As Recruiter O'Malley sees it, the mercenaries have plenty to fight for. "Tshombe is an African leader who has refused to turn his back on the white man," he says. "White men can go to his aid with a clear conscience. The forces under formation will be a clean, efficient fighting unit which will remove the name of mercenary from the list of dirty words."
Nucleus Command. Throughout most of Africa, both mercenary and Tshombe were about the dirtiest words on the list. Hiring troops from hated white supremacist countries will just about finish whatever chances Tshombe may have had of ever getting along with other black African nations. And there is little evidence that Tshombe even cares.

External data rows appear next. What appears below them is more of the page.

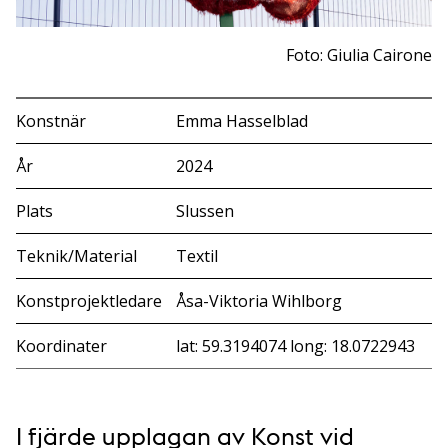
Foto: Giulia Cairone
Konstnär
Emma Hasselblad
År
2024
Plats
Slussen
Teknik/Material
Textil
Konstprojektledare
Åsa-Viktoria Wihlborg
Koordinater
lat: 59.3194074 long: 18.0722943
I fjärde upplagan av Konst vid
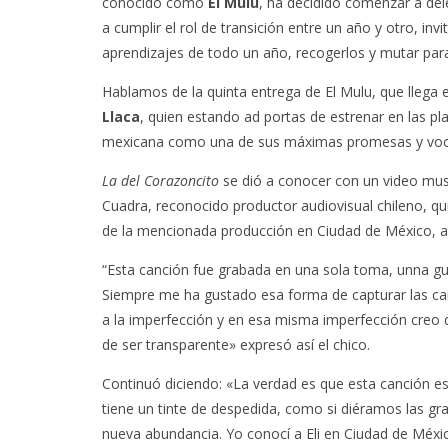
conocido como
El Mulu
, ha decidido comenzar a del
a cumplir el rol de transición entre un año y otro, i
aprendizajes de todo un año, recogerlos y mutar pa
Hablamos de la quinta entrega de El Mulu, que llega
Llaca
, quien estando ad portas de estrenar en las pl
mexicana como una de sus máximas promesas y voce
La del Corazoncito
se dió a conocer con un video music
Cuadra, reconocido productor audiovisual chileno, q
de la mencionada producción en Ciudad de México, a 
“Esta canción fue grabada en una sola toma, unna gui
Siempre me ha gustado esa forma de capturar las ca
a la imperfección y en esa misma imperfección creo qu
de ser transparente» expresó así el chico.
Continuó diciendo: «La verdad es que esta canción e
tiene un tinte de despedida, como si diéramos las g
nueva abundancia. Yo conocí a Eli en Ciudad de Méxi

Ever a man to put faith in the people he pays, Tshombe wanted to hire mercenaries from the start. And, secretly, he did so. Fully aware that the Congolese army was wholly untrustworthy and that his nationalist African neighbors were unlikely to send him even token support, the smiling little Premier imported the nucleus of his mercenary command six weeks ago, less than two weeks after he took office.
By last week, Tshombe's country was in flames, his army in disgrace, and leftist ex-Vice Premier Antoine Gizenga had formed a rebel-lining political party right under his nose. So Tshombe felt ready to bring the mercenaries into the open and to start recruiting more. Not that mercenaries alone could solve the Congo's long-range problems but they might conceivably clear and hold the rebel areas, thereby giving Tshombe time to put some order into the nation's chaotic and corrupt administration.
No Alcohol. Occasionally, a Congolese emerges who can fight better for his country than any mercenary. One such is Colonel Leonard Mulamba of the government forces, commander of the garrison that fought off the bloody rebel invasion of Bukavu and gave the Congolese army something it could be proud of for a change. Mulamba, a tough disciplinarian who got his training as an adjutant in the Belgian Congo Force Publique, last week tried to turn his victory into a springboard for reform.
He stopped his troops from looting the city, forbade them to loiter on the streets, even ordered Bukavu's bartenders not to serve them alcohol. He issued a stern warning to Bukavu's provincial president that local police brutality must end, personally ransacked a block of houses in which several murderous cops were thought to be hiding. Riding in an open Jeep, he inspected nearby communities, stopping long enough to organize temporary local governments in each. "I intend to maintain law and order," said Mulamba. It was a forlorn intention in the present Congo.